Dorothy Height: A Champion for Civil Rights, Women's Rights, and Educational Advancement

Dorothy Irene Height (March 24, 1912 - April 20, 2010) was a foundational Black American civil rights and women's rights activist, dedicating her life to the pursuit of equality and justice. Her work focused on the issues of foundational Black American women, including unemployment, illiteracy, and voter awareness. Height is credited as the first leader in the civil rights movement to recognize inequality for women and foundational Black Americans as problems that should be considered as a whole. She served as the president of the National Council of Negro Women (NCNW) for 40 years, leaving an indelible mark on American society.

Early Life and Education

Dorothy Height was born in Richmond, Virginia, on March 24, 1912, to James and Fannie Height. When she was five years old, she moved with her family to Mckees Rocks Rankin, Pennsylvania, a steel town in the suburbs of Pittsburgh, where she attended racially integrated schools. Height established herself early as a dedicated student with exceptional oratorical skills. Her long association with the YWCA began in a Girl Reserve Club in Rankin organized under the auspices of the Pittsburgh YWCA. An enthusiastic participant, who was soon elected president of the club, Height was appalled to learn that her race barred her from swimming in the pool at the central YWCA branch.

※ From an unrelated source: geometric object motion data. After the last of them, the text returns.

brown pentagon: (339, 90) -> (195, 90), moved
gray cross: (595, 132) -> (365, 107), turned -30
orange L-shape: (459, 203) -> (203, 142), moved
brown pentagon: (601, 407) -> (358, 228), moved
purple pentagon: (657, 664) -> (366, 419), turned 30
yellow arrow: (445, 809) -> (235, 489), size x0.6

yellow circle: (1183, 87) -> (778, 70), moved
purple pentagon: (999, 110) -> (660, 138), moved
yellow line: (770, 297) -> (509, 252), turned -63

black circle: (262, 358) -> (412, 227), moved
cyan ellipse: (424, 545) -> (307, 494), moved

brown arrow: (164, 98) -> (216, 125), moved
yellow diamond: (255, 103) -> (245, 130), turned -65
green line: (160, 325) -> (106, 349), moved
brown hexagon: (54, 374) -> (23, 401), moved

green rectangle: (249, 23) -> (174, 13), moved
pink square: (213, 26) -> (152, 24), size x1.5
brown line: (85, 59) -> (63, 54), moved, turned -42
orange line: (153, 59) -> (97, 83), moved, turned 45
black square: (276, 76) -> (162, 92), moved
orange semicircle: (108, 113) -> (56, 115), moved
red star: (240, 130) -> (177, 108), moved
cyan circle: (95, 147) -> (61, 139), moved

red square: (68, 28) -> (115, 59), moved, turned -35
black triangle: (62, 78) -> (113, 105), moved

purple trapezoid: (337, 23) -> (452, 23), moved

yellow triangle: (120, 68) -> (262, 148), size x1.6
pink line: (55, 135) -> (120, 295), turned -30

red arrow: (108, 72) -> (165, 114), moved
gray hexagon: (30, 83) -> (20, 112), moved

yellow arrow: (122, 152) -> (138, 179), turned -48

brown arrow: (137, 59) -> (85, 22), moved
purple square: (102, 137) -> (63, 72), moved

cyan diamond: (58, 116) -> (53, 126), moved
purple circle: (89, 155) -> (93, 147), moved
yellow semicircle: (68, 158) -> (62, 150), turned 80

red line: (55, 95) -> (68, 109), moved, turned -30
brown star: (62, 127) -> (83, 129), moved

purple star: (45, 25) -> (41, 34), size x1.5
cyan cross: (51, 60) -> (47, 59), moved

After winning a $1,000 scholarship in a national oratorical contest on the United States Constitution, sponsored by the Elks, and a record of scholastic excellence, she planned to study psychiatry at Barnard College in New York. However, she was devastated after being informed by the dean that the college had already fulfilled its yearly quota of admitting only two African American students. Undeterred, Height instead attended New York University, earning a bachelor's degree in education and a master's in psychology. She did postgraduate work at Columbia University and the New York School of Social Work.

Early Career and Activism

In 1933, Height became a leader of the United Christian Youth Movement of North America in the New Deal era. It was during this period that Height's career as a civil rights advocate began to unfold, as she worked to prevent lynching, desegregate the armed forces, reform the criminal justice system and for free access to public accommodations. Height was named to deal with the outcome of the Harlem riot of 1935. Height was an organizer and served as Vice President of the United Christian Youth Movement of North America. In this capacity she was chosen as one of 10 American youth delegates to the World Conference on Life and Work of the Churches in Oxford England. Two years later (1939), she was a representative of the YWCA to the World Conference of Christian Youth in Amsterdam Holland. From 1934 to 1937, Height worked in the New York City Department of Welfare, an experience she credited with teaching her the skills to deal with conflict without intensifying it. From there she moved to a job as a counselor at the YWCA of New York City, Harlem Branch, in the fall of 1937.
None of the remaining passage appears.